• _Provided entries_
________________________________________
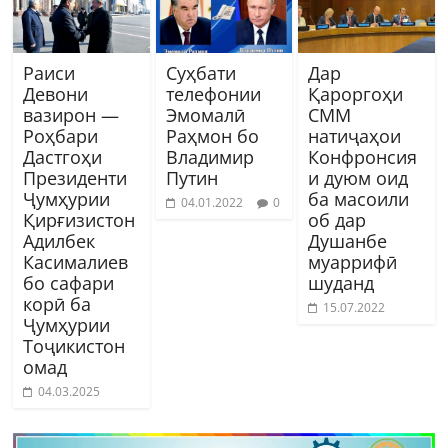
Раиси
Суҳбати
Дар
Девони
телефонии
Қароргоҳи
вазирон —
Эмомалӣ
СММ
Роҳбари
Раҳмон бо
натиҷаҳои
Дастгоҳи
Владимир
Конфронсия
Президенти
Путин
и дуюм оид
Ҷумҳурии
ба масоили
04.01.2022
0
Қирғизистон
об дар
Адилбек
Душанбе
Касималиев
муаррифӣ
бо сафари
шуданд
корӣ ба
15.07.2022
Ҷумҳурии
Тоҷикистон
омад
04.03.2025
________________________________________
• _Task to complete_
Without the pictures, reproduce the entries exactly.

• _Task response_
Раиси
Суҳбати
Дар
Девони
телефонии
Қароргоҳи
вазирон —
Эмомалӣ
СММ
Роҳбари
Раҳмон бо
натиҷаҳои
Дастгоҳи
Владимир
Конфронсия
Президенти
Путин
и дуюм оид
Ҷумҳурии
ба масоили
04.01.2022
0
Қирғизистон
об дар
Адилбек
Душанбе
Касималиев
муаррифӣ
бо сафари
шуданд
корӣ ба
15.07.2022
Ҷумҳурии
Тоҷикистон
омад
04.03.2025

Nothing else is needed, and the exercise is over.